While Texas is notorious for being crazy about high school football, certain parts of Wisconsin could give them a run for their money on a Friday night. Turnout at Edgar home games typically reaches over 1,000 people (there's only 1,400 people in the town), and it becomes the focal point of conversation no matter what the time of year is. As a little kid two-hand touch football gives way to two-hand shove, and eventually tackle (if the recess monitors weren't looking). Once we hit middle school flag football began, and with that came pick-up games on the practice field while the real teams battled it out in the stadium.

Finally, freshmen year. I get to be part of the proud Wildcat tradition. I was a scrawny 14 year old, not exactly a hard nosed tough guy on the field, but I loved playing. That first year almost every guy in our class was on the team (Edgar is so small we don't have tryouts). I was one of two wide recievers, and one of a handful of defensive backs. I quietly played my part on the team, and first got noticed when I had a big downfield block that sprung our running back Jeremiah for a long touchdown. Coach Nowak told Jeremiah in front of everyone after we won that "you should be buying that guy a steak tonight, he gave you that touchdown." I don't think I stopped smiling for 3 days.

A few weeks later I had my best moment. We were up by a few touchdowns, so in order to give the starters a break I was put in at cornerback. Sure, I could slack off once in a while on offense, but a guy had to be ever vigilant on defense. It was 3rd and 6, and the opposing team was on our 45 yard line. The ball was snapped, I dropped back into coverage, and watched as the receiver I was covering broke into a slant in front of me. The quarterback's helmet turned to the receiver and I knew what was coming next. I quickly changed directions and sprinted in front of the receiver just when the ball was about to get to him. Interception!! I took off towards their endzone going as fast as I could, nothing in the way for a touchdown....and then I got winded. I made it to about the 20 yard line before that same receiver caught up to me and I was tackled. But what a rush! I jogged over to the sideline to hear my teammates cheering and was greeted with lots of pushing and slapping. Just thinking about it gives me the chills. Our varsity team made it to state that year and won, and I remember thinking that I'd have a chance to be riding a victory float in a few years.

During the rest of the school year our Head Coach wanted us to be in basketball or wrestling, and then track in the spring, in order to stay in shape. But during the summer, when we were supposed to be working out and running and prepping for August, well......I slacked off. Sure, I'd go into the weight room three times a week, but most of the time I slacked off and shot the shit with whoever else was in there. That Sophomore year we were allowed to suit up for every game, and even got in for a few plays. We made it to state that year again, but lost. But for an impressionable 15 year old there's nothing in this world like running out into Camp Randall from the tunnel. I smile just thinking about it. Anyways, I remembered seeing the seniors crying after the game was done, and I couldn't help but feel for them.
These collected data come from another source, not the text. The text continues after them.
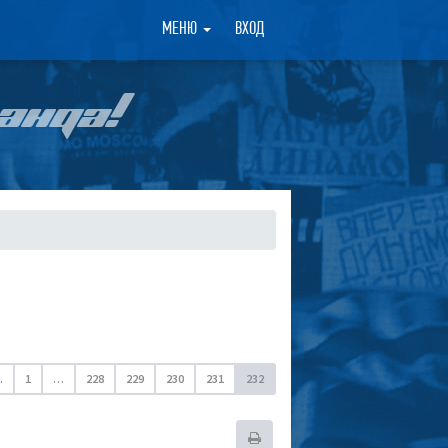
×
МЕНЮ
ВХОД
АНДА!
.
1
…
228
229
230
231
232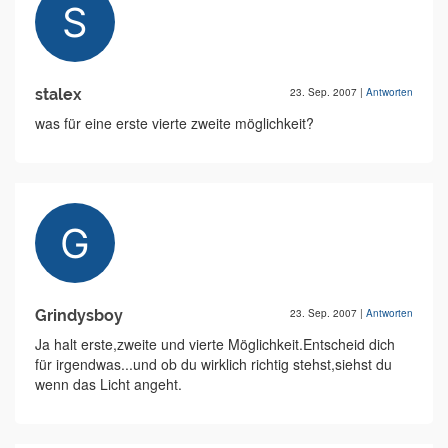
stalex
23. Sep. 2007
|
Antworten
was für eine erste vierte zweite möglichkeit?
Grindysboy
23. Sep. 2007
|
Antworten
Ja halt erste,zweite und vierte Möglichkeit.Entscheid dich
für irgendwas...und ob du wirklich richtig stehst,siehst du
wenn das Licht angeht.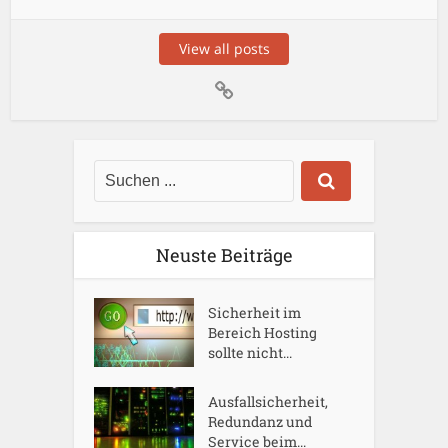
View all posts
Neuste Beiträge
Sicherheit im
Bereich Hosting
sollte nicht...
Ausfallsicherheit,
Redundanz und
Service beim...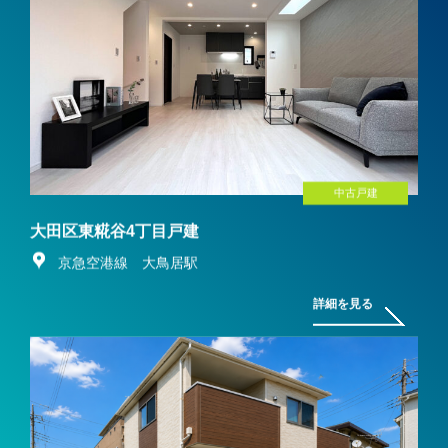
中古戸建
大田区東糀谷4丁目戸建
京急空港線 大鳥居駅
詳細を見る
Going 14-1 isn't easy.

Sophomore year turned into Junior, and without Junior Varsity games to play during the week I was beginning to waste away. The group of senior receivers ahead of me was numerous, and my playing time was extremely limited Still, I was loving the camaraderie and brotherhood of sharing the field with my best friends. We made it to state yet again that year (despite losing twice that regular season), and we were victorious in a hard fought battle, 8-0 final score.

And so my Senior year dawned. Our original group of 20 freshmen had whittled down to only 10 seniors, but the 10 of us had been together through thick and thin. We had 5 starters returning, plus a talented Junior class behind us to fill the ranks. And yet...I didn't push myself nearly hard enough that summer. I was basically the same size and strength as I was Junior year. Thinking back I'm not really sure why I didn't try harder. I think the thought of my last free summer before high school was over sub-consciencelessly pushed me to camp more, drink more, and relax more than was smart. Come football season we were feeling pretty good about ourselves, teamwise. Our new shift formation would take advantage of having 3 powerful running backs, and would also open up our passing attack. And then disaster struck in our first game. While doing pre-game warm-ups our running back Jeremiah (yep, same guy) tore his ACL. This left a huge hole in both our offensive and defensive plans. Still we trucked on, winning most of our games. However our passing game was practically nil. Our quarterback had a hard time seeing over our big offensive line, and I wasn't exactly burning anybody with my speed (not to mention I was pretty scrawny at 6'1" 160 lbs). Passes were almost all directed at the slot or tight-ends. Still, I blocked my heart out, helped out the younger guys when they needed it and played my part. We made it to the semi-finals, but injuries and a thin roster had taken it's toll on the team. It didn't help that we were going up against St. Mary Springs, a private school that was a known recruiter (which is illegal in Wisconsin High School sports). We tried our best, but it wasn't enough. I made it into the locker room before breaking down crying.

Now, I'm not normally one of those guys that waxes poetically about his high school years in most cases. They were fine and all, but they were far from the best years of my life. However, the times I played football are remembered fondly, and there's always the fire that burns inside me to strap on the shoulder pads and helmet and run some patterns again.

2 comments:

Ric said...

Sans your senior year inconsistency, maybe they should consider upgrading Edgar to D-5.

BLaZE said...

Wow, This reads exactly like my huge (was supposed to be my 2nd) post that I ended up storing away because I didn't know if its what people wanted. I'll have to re-evaluate it for production after reading this. But I really know how you feel, My senior year we filled CC varsity with 5-6 guys and somehow couldn't come through.